Attack-in-Depth: Breaking AI Defenses with AiDx


The last post made the case that AI guardrails tend to fail for the same reason, and that attackers beat them by chaining. AiDx is the tool we built to do that chaining on purpose. The name stands for Adversarial, in Depth, by eXperiments, and “in depth” is the whole point. If the defense is layered, the attack has to be too.

AiDx is not a full pentest framework, and it does not try to be. It finds the AI-layer foothold and hands off. Once a chain breaches, the rest of the engagement runs on the usual toolkit: Burp, custom scripts, whatever you already use. AiDx’s job is the entry vector those tools cannot reach on their own.

Three layers, composable

AiDx treats an attack as three layers you mix and match, each aimed at a different kind of defense.

Layer 1 is structural: how you wrap the payload. Spotlighting and anti-spotlighting, end-sequences, instruction prefixes, document wrappers. This layer goes after delimiting and the model’s parsing, the same delimiting defenders lean on for spotlighting.

Layer 2 is evasion: how you encode the payload. Around fifty transforms (base64, leetspeak, homoglyphs, morse, translation, and so on), and you can chain them. This layer beats input filters and keyword-matching classifiers.

Layer 3 is strategy: how you drive the attack over time. Best-of-n, crescendo, a RAG poisoner, an LLM-driven jailbreaker. These run at execution time and go after stateful defenses and single-shot classifiers, the controls a one-shot payload never touches.

A real bypass is usually one item from each layer, combined into a single chain. That is the part manual testing gets tedious fast, and the part AiDx makes quick.

How we actually use it

Most of the work happens in research mode, which is interactive. You poke the target, watch how it responds, adapt the payload, chain in an evasion or a strategy, and keep going until one combined chain gets through. You stay in the loop the whole time. The output is not a score, it is a working chain, and that chain becomes the AI-layer foothold for the engagement.

There is a benchmark mode for the other half of the job. Replay a chain, or a built-in suite, against a target and line the results up against the frameworks clients ask about: OWASP LLM Top 10, EU AI Act, NIST AI RMF, MITRE ATLAS, ISO/IEC 42001, GDPR. The same attack work becomes a deliverable a client can act on.
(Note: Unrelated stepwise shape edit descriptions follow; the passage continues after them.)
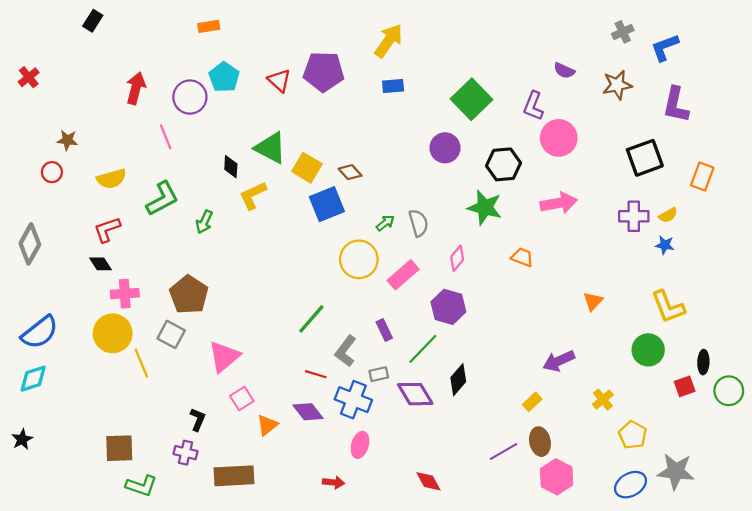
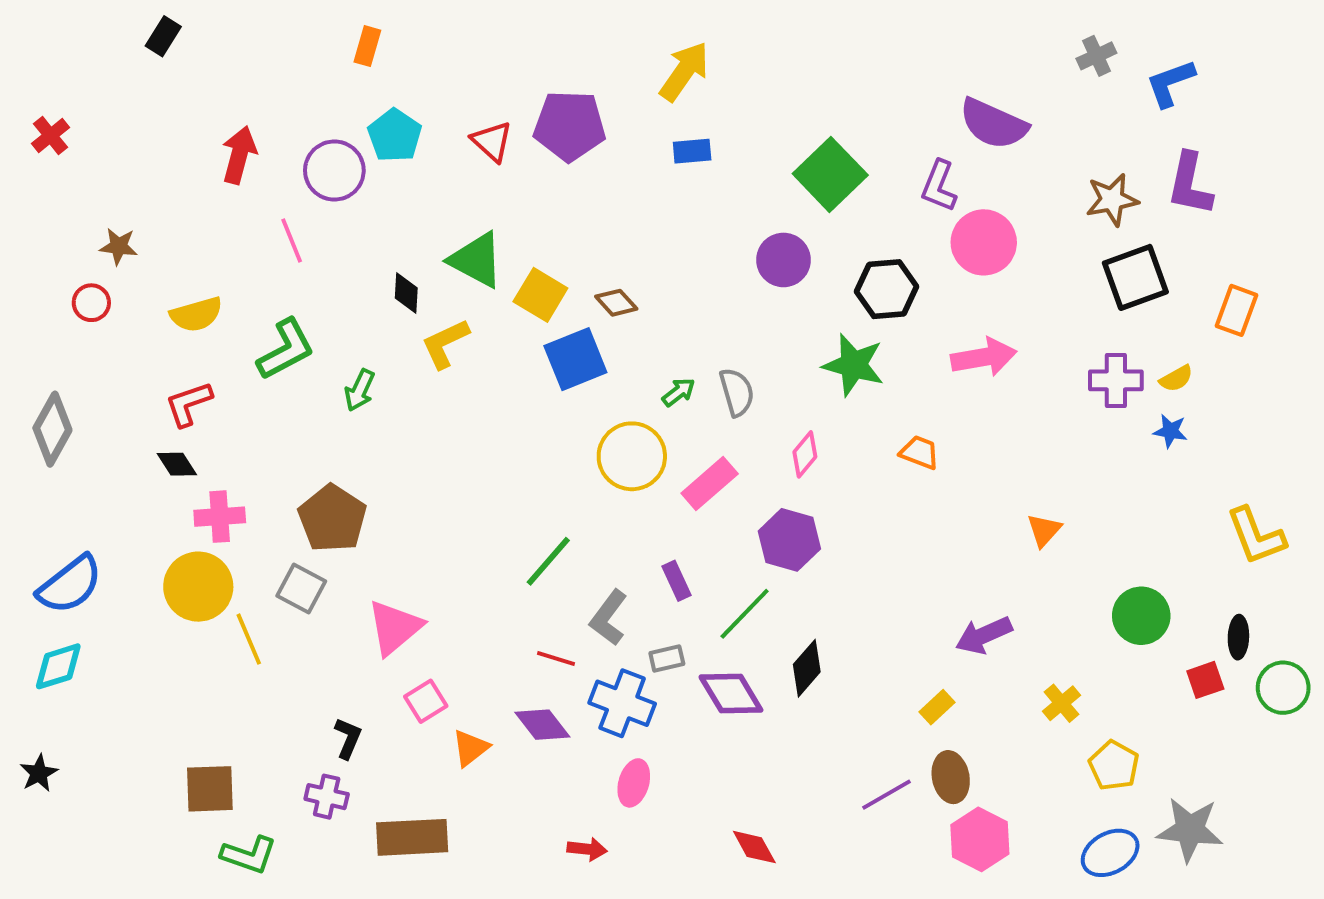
orange rectangle: (209, 26) -> (367, 46), turned -65
purple semicircle: (564, 71) -> (993, 124), size x1.8
brown star: (617, 85) -> (1112, 200), moved
yellow L-shape: (668, 307) -> (1256, 536), moved

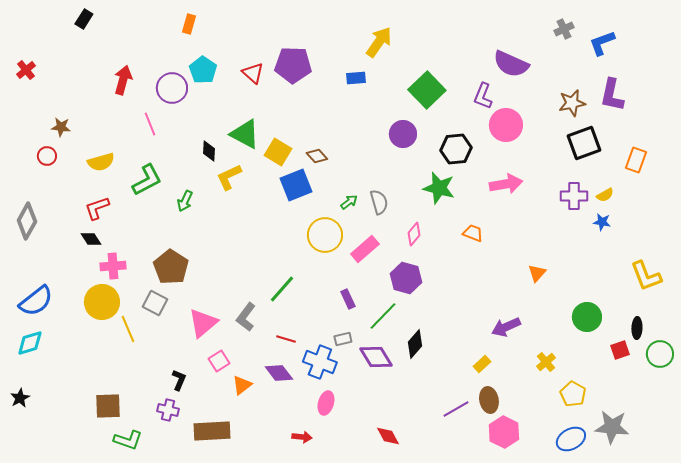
yellow arrow: (684, 71) -> (379, 42), moved
gray L-shape: (608, 618) -> (246, 317), moved

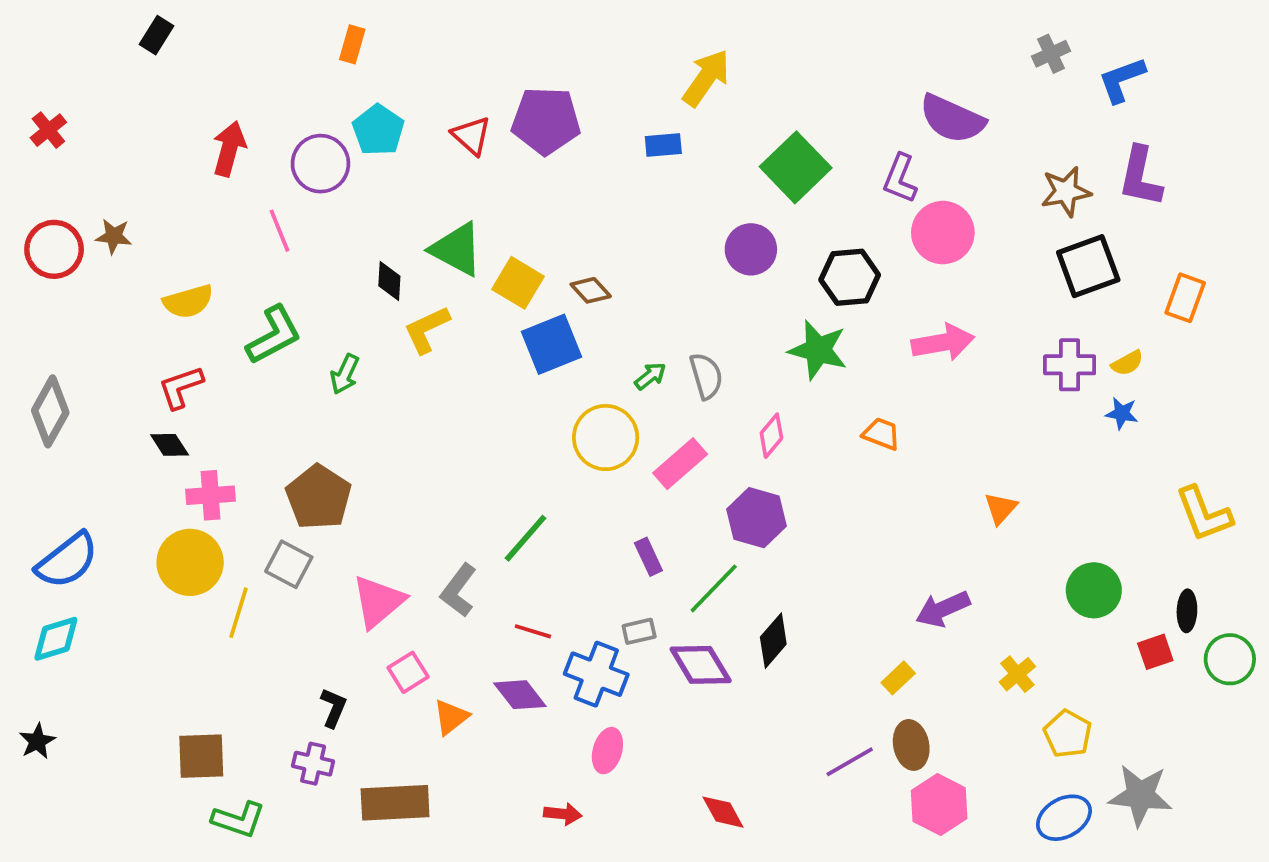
red circle: (47, 156) -> (54, 249), moved, size x1.6
yellow line: (128, 329) -> (238, 613), turned 40

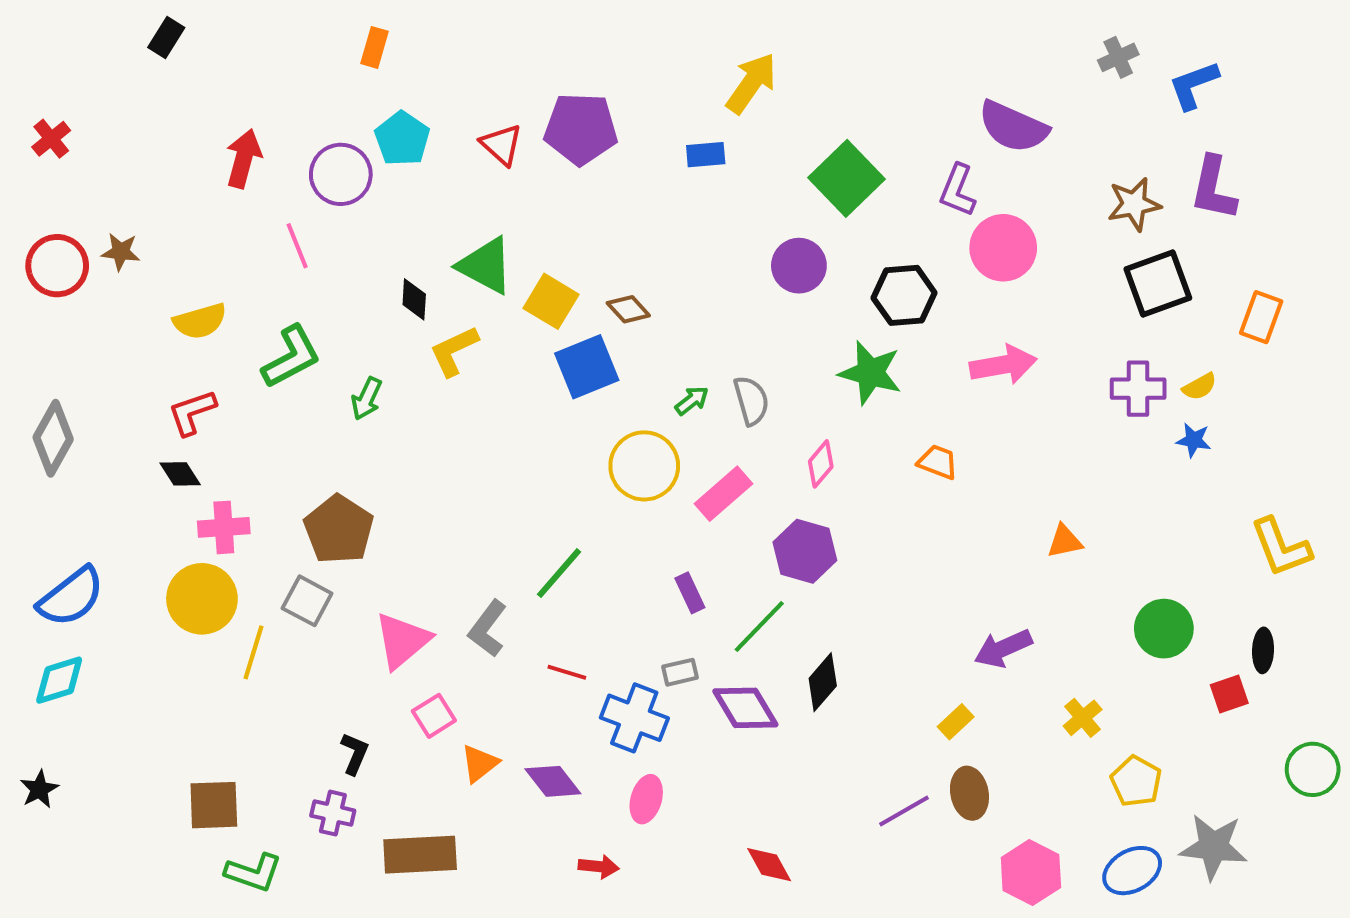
orange triangle: (1001, 508) -> (1065, 541), turned 36
green circle: (1230, 659) -> (1313, 769), moved
purple diamond: (520, 695) -> (553, 781), moved
pink hexagon: (939, 805) -> (1031, 873), moved

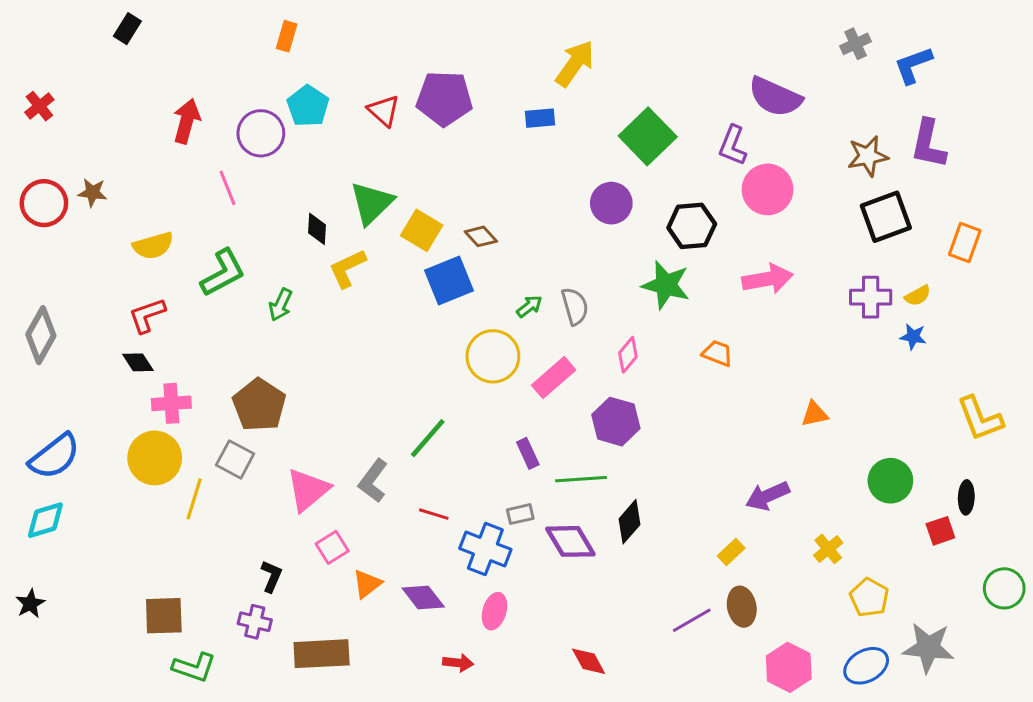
green triangle: (486, 266) -> (372, 203), turned 48
green line: (759, 627) -> (581, 479), turned 42

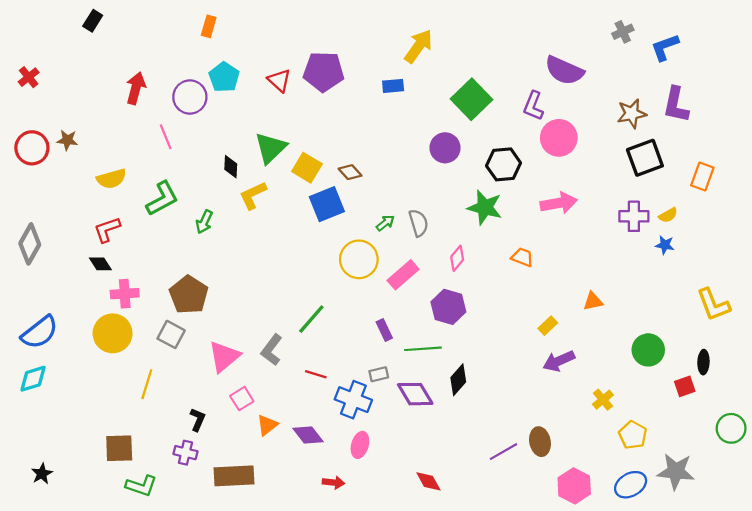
yellow line: (194, 499) -> (147, 384), moved
yellow rectangle: (731, 552) -> (548, 326), moved
black star: (30, 604) -> (42, 474), moved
One more mode worth calling out: you can point AiDx at a guardrail directly, not just the app behind it. If a classifier or filter sits in front of the model, you can test that layer on its own and learn exactly what gets past it before you touch the real target.

Why this shape

The design follows from the previous post. Guardrails are layered and probabilistic, so a single payload is the wrong tool for the job. You want to break each layer with the technique built for it, learn what that layer actually does, then assemble the pieces. Attack in depth, because the defense is in depth. AiDx is that idea with the tedious parts automated.